WHAT IS NEEDED
Without any of its pictures, the listing below should be output exactly.
SUPPLIED INFORMATION Block Start
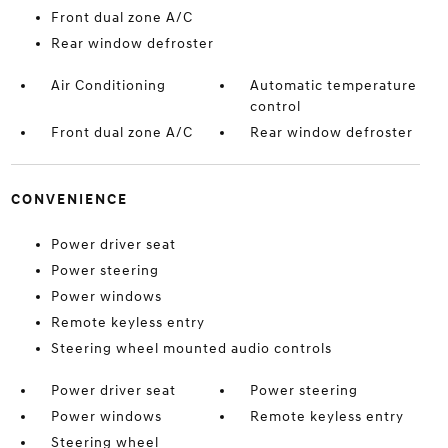
Front dual zone A/C
Rear window defroster
Air Conditioning
Automatic temperature
control
Front dual zone A/C
Rear window defroster
CONVENIENCE
Power driver seat
Power steering
Power windows
Remote keyless entry
Steering wheel mounted audio controls
Power driver seat
Power steering
Power windows
Remote keyless entry
Steering wheel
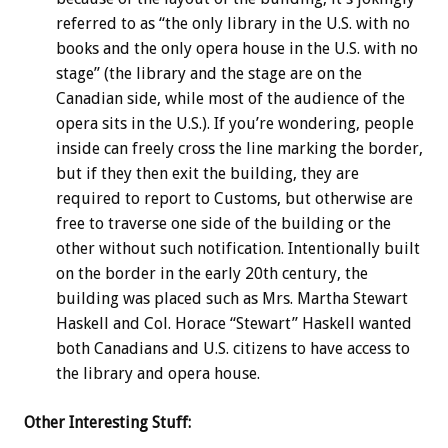
referred to as “the only library in the U.S. with no
books and the only opera house in the U.S. with no
stage” (the library and the stage are on the
Canadian side, while most of the audience of the
opera sits in the U.S.). If you’re wondering, people
inside can freely cross the line marking the border,
but if they then exit the building, they are
required to report to Customs, but otherwise are
free to traverse one side of the building or the
other without such notification. Intentionally built
on the border in the early 20th century, the
building was placed such as Mrs. Martha Stewart
Haskell and Col. Horace “Stewart” Haskell wanted
both Canadians and U.S. citizens to have access to
the library and opera house.
Other Interesting Stuff:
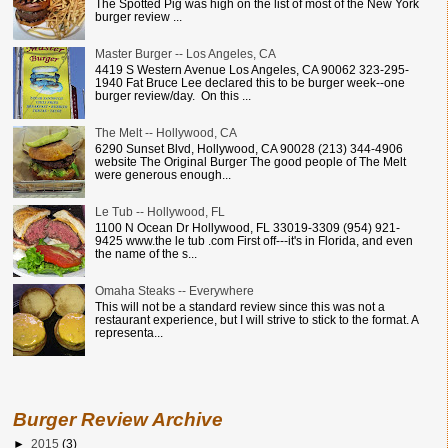
The Spotted Pig was high on the list of most of the New York
burger review ...
Master Burger -- Los Angeles, CA
4419 S Western Avenue Los Angeles, CA 90062 323-295-
1940 Fat Bruce Lee declared this to be burger week--one
burger review/day. On this ...
The Melt -- Hollywood, CA
6290 Sunset Blvd, Hollywood, CA 90028 (213) 344-4906
website The Original Burger The good people of The Melt
were generous enough...
Le Tub -- Hollywood, FL
1100 N Ocean Dr Hollywood, FL 33019-3309 (954) 921-
9425 www.the le tub .com First off---it's in Florida, and even
the name of the s...
Omaha Steaks -- Everywhere
This will not be a standard review since this was not a
restaurant experience, but I will strive to stick to the format. A
representa...
Burger Review Archive
►
2015
(3)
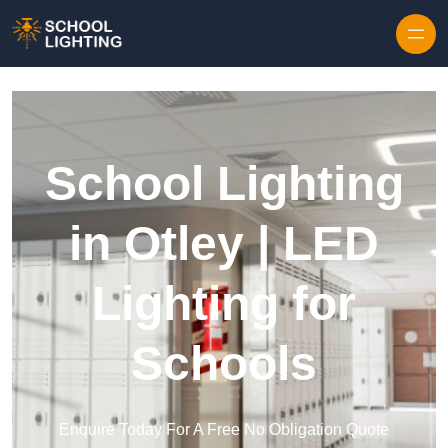
Skip to content
School Lighting
in Otley | LED
Lighting for
Schools
Enquire Today For A Free No Obligation Quote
SUPPLIED INFORMATION Block End
THE COMPLETED TASK
Front dual zone A/C
Rear window defroster
Air Conditioning
Automatic temperature
control
Front dual zone A/C
Rear window defroster
CONVENIENCE
Power driver seat
Power steering
Power windows
Remote keyless entry
Steering wheel mounted audio controls
Power driver seat
Power steering
Power windows
Remote keyless entry
Steering wheel
referred to as “the only library in the U.S. with no
books and the only opera house in the U.S. with no
stage” (the library and the stage are on the
Canadian side, while most of the audience of the
opera sits in the U.S.). If you’re wondering, people
inside can freely cross the line marking the border,
but if they then exit the building, they are
required to report to Customs, but otherwise are
free to traverse one side of the building or the
other without such notification. Intentionally built
on the border in the early 20th century, the
building was placed such as Mrs. Martha Stewart
Haskell and Col. Horace “Stewart” Haskell wanted
both Canadians and U.S. citizens to have access to
the library and opera house.
Other Interesting Stuff:
The Spotted Pig was high on the list of most of the New York
burger review ...
Master Burger -- Los Angeles, CA
4419 S Western Avenue Los Angeles, CA 90062 323-295-
1940 Fat Bruce Lee declared this to be burger week--one
burger review/day. On this ...
The Melt -- Hollywood, CA
6290 Sunset Blvd, Hollywood, CA 90028 (213) 344-4906
website The Original Burger The good people of The Melt
were generous enough...
Le Tub -- Hollywood, FL
1100 N Ocean Dr Hollywood, FL 33019-3309 (954) 921-
9425 www.the le tub .com First off---it's in Florida, and even
the name of the s...
Omaha Steaks -- Everywhere
This will not be a standard review since this was not a
restaurant experience, but I will strive to stick to the format. A
representa...
Burger Review Archive
►
2015
(3)
Skip to content
School Lighting
in Otley | LED
Lighting for
Schools
Enquire Today For A Free No Obligation Quote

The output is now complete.